**DIRECTIONS FOR THIS TASK:**
Copy each line containing the word "right" from the records that follow, please.

**EXERCISE MATERIAL:**

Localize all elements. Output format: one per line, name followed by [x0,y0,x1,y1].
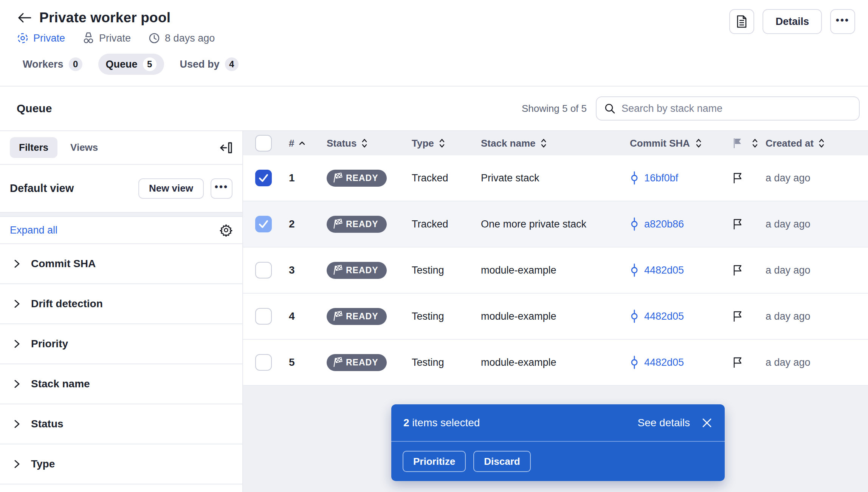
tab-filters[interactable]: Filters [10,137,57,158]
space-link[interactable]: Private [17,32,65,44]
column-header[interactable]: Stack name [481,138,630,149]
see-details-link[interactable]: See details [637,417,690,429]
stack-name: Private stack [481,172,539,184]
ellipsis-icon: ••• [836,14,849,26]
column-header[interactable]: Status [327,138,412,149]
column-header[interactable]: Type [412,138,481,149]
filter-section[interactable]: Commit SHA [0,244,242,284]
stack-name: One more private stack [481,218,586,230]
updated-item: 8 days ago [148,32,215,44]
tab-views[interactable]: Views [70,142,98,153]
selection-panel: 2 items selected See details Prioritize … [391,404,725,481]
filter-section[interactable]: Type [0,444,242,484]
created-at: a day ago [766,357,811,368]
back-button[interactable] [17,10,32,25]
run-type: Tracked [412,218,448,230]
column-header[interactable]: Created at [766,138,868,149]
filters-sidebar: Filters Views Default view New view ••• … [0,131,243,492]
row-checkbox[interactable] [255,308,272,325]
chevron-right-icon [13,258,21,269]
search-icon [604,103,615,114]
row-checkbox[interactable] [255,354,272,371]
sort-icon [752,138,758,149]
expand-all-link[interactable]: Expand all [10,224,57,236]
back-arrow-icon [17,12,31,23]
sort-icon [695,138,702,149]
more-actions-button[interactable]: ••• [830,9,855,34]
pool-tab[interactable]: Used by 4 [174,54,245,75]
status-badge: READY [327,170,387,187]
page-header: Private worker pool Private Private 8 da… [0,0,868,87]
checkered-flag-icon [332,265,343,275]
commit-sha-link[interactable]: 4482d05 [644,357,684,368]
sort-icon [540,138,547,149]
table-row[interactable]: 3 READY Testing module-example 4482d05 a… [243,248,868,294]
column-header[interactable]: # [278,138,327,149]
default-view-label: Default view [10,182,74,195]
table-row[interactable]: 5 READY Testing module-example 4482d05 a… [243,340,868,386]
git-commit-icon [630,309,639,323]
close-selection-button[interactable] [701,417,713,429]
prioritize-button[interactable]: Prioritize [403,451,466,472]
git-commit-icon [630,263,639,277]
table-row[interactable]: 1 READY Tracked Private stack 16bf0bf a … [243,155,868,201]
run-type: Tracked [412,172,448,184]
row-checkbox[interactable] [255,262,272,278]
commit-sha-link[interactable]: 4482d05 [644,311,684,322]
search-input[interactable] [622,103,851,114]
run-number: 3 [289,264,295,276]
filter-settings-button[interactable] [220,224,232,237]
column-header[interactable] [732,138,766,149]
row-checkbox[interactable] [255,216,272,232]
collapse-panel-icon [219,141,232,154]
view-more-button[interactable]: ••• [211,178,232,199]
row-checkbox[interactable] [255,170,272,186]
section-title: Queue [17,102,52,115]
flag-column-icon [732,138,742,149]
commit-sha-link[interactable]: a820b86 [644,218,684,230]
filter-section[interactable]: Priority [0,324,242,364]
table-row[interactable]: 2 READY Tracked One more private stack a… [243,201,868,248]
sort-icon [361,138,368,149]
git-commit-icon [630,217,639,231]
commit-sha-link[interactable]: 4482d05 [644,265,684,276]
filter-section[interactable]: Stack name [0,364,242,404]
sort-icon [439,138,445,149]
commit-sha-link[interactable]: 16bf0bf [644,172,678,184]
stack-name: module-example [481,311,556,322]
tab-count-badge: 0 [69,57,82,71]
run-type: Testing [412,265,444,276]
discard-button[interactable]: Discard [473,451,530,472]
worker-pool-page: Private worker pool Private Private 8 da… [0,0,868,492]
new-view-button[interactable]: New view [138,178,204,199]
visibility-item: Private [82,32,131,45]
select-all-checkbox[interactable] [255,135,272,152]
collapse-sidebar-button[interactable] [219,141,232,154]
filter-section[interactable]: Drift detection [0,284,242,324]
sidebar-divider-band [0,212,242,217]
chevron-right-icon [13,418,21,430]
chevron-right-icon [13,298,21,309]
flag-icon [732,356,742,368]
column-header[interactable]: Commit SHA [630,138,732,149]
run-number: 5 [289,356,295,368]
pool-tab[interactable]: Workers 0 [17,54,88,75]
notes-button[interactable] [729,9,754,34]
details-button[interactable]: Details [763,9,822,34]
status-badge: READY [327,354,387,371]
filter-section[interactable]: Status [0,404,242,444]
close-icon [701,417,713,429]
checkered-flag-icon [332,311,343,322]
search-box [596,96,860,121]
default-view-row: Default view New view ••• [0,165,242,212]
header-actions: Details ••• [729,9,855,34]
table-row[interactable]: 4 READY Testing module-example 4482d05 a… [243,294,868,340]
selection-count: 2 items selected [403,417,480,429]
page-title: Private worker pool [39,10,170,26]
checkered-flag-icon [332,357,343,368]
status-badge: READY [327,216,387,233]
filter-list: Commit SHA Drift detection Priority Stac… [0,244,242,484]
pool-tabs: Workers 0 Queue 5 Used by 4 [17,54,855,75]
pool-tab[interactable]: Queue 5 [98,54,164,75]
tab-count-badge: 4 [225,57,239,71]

**RESULT OF THIS TASK:**
chevron-right-icon [13,258,21,269]
chevron-right-icon [13,418,21,430]
chevron-right-icon [13,298,21,309]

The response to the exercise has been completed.